Custom motorcycle builder Dave Mucci now works as lead designer at Zero Motorcycles, and when asked if he ever considered building a custom bike that could become a production motorcycle, he says, “It never once crossed my mind. Custom bikes came from people looking for something that didn’t exist in a showroom, so we just went out and built it, and what facilitated a lot of that is all the information you can get online now.”
“Before YouTube and blogs, people thought that since they didn’t know how to do something, they couldn’t do it. But now how-to videos are constantly thrown in front of you, and you get the knowledge you need to build something yourself that didn’t exist in the world before. Now, so many people did that, that it’s driving the industry to change the categorization of its models and go in different directions than it previously would’ve.”
Discussions with designers at other OEMs confirmed identical scenarios: the desire of design staff to experiment and follow trends created by young motorcyclists, stymied by a corporate culture of anxiety. But eventually, the evidence was overwhelming on all sides: the kids wanted cool bikes, and the factories needed kids to survive.
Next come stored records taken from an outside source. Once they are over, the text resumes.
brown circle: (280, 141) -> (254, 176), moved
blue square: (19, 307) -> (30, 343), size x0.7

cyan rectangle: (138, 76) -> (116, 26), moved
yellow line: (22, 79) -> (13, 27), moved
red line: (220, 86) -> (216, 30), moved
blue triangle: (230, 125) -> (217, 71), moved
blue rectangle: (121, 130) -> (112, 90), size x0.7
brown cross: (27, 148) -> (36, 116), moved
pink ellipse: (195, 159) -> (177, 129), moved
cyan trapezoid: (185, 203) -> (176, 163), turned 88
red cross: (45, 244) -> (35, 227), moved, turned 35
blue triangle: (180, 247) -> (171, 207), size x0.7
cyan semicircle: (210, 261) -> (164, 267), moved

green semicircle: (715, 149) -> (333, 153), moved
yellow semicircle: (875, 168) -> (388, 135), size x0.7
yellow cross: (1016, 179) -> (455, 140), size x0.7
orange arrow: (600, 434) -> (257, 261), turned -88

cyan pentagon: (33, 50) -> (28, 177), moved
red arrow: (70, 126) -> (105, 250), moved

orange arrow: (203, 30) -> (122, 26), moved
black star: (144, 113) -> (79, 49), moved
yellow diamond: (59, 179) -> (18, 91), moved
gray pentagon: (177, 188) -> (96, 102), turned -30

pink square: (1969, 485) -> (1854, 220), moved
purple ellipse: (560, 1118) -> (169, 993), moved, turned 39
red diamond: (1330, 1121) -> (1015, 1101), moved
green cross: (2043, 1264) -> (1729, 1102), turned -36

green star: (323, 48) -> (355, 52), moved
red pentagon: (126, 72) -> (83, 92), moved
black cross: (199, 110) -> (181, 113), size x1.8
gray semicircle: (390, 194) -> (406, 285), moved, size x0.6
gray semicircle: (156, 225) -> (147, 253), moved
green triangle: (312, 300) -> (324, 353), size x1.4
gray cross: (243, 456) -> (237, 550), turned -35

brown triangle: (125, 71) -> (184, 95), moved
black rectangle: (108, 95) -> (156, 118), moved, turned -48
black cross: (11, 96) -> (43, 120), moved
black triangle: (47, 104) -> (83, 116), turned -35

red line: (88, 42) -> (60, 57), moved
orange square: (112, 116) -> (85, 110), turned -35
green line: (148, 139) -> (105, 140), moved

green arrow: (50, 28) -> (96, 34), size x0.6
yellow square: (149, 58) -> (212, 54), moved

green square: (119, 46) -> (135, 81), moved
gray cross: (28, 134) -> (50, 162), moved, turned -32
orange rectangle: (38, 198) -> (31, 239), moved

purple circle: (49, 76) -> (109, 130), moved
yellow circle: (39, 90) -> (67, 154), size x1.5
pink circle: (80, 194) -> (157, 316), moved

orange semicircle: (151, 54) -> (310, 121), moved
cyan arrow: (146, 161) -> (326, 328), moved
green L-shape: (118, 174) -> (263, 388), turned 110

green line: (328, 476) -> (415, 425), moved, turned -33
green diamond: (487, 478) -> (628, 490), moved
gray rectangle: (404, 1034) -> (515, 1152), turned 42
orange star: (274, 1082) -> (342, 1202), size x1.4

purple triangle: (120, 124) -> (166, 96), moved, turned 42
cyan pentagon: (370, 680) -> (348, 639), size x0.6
Bike EXIF, as the harbinger and representative of a new scene, very much changed the motorcycle industry, as acknowledged by its designers. The collaboration of OEM factories with small customizing shops like Blitz, Brat Style, and El Solitario only emphasizes the desperate need of factories for new ideas and new energy. And the bikes most clearly impacted by the neo-custom scene—the BMW R nineT, Ducati Scrambler, Triumph Scrambler, et al—tend to be the most popular in their lineups.
The game is far from over, though. We’re watching the electric custom scene grow, with the usual mix of spectacular and humdrum designs coming out of workshops around the globe.
Talented customizers are now recognized as design trendsetters by the OEM industry, and we’re seeing their immediate impact on the entirely new EV industry—not as late-hour saviors, but as the very creators of the future of motorcycling.
Put on your capes, customizers. It’s time to save the world again.